_TO DO_. Across the material below, how many lines contain the word "para"? Give only the number.

|---|

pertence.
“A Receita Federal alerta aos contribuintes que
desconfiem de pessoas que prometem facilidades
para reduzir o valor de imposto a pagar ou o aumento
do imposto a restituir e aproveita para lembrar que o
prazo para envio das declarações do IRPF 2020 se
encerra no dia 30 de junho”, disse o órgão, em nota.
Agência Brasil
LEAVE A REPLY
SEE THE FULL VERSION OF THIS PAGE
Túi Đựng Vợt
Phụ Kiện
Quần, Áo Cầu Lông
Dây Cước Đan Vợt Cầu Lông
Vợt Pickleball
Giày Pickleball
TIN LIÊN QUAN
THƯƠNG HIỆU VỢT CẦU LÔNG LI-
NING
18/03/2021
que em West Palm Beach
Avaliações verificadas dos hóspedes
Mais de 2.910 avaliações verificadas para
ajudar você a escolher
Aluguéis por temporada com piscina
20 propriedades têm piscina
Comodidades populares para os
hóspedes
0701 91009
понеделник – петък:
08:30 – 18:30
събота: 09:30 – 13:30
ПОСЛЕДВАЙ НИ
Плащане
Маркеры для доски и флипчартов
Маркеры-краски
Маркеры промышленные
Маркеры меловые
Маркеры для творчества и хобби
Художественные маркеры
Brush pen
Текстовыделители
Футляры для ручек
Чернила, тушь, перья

|---|

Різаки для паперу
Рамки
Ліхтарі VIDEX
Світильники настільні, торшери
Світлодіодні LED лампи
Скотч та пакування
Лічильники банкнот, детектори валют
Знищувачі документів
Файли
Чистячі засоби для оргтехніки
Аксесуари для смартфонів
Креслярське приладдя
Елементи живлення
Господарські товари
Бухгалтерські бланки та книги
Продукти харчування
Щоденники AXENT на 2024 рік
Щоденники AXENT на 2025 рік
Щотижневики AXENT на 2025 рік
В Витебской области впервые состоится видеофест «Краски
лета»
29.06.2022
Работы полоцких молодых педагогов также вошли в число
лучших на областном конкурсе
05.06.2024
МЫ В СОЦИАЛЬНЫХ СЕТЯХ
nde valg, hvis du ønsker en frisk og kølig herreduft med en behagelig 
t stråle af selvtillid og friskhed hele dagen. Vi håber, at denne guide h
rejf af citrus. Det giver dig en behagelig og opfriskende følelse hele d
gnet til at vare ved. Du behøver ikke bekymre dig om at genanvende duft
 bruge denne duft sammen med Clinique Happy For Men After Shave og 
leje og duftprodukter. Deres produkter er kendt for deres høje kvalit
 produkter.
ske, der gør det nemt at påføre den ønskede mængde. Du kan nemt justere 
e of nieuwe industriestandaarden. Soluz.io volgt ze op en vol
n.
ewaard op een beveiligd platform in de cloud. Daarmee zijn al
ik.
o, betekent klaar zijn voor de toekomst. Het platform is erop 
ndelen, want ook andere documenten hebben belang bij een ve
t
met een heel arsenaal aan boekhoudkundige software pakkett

|---|

_ANSWER_. 5